▶ Task statement: From the line below that contains "da investimenti pubblici, in" to the line that contains "persistono forti disparità", repeat every line exactly, both ends included, and nothing else.

▶ Records supplied:
-- Opening Marker --

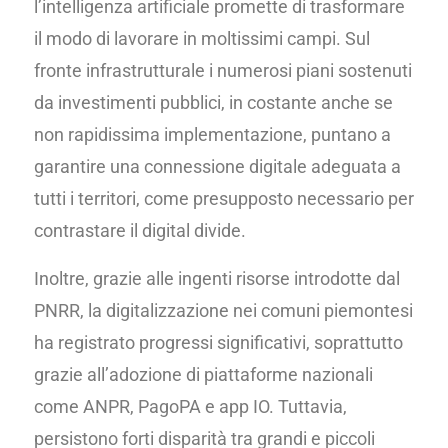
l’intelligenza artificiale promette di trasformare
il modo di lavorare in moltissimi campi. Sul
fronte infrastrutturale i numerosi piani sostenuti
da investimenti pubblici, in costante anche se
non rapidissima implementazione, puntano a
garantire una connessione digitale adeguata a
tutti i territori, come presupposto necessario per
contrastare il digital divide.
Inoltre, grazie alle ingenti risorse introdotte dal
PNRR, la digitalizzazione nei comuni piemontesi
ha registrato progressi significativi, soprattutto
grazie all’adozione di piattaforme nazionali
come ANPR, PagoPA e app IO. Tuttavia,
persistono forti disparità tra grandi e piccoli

-- Closing Marker --
-- Opening Marker --

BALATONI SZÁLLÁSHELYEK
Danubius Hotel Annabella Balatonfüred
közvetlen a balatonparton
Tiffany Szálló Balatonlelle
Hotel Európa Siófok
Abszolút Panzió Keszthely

-- Closing Marker --

▶ Exercise result:
da investimenti pubblici, in costante anche se
non rapidissima implementazione, puntano a
garantire una connessione digitale adeguata a
tutti i territori, come presupposto necessario per
contrastare il digital divide.
Inoltre, grazie alle ingenti risorse introdotte dal
PNRR, la digitalizzazione nei comuni piemontesi
ha registrato progressi significativi, soprattutto
grazie all’adozione di piattaforme nazionali
come ANPR, PagoPA e app IO. Tuttavia,
persistono forti disparità tra grandi e piccoli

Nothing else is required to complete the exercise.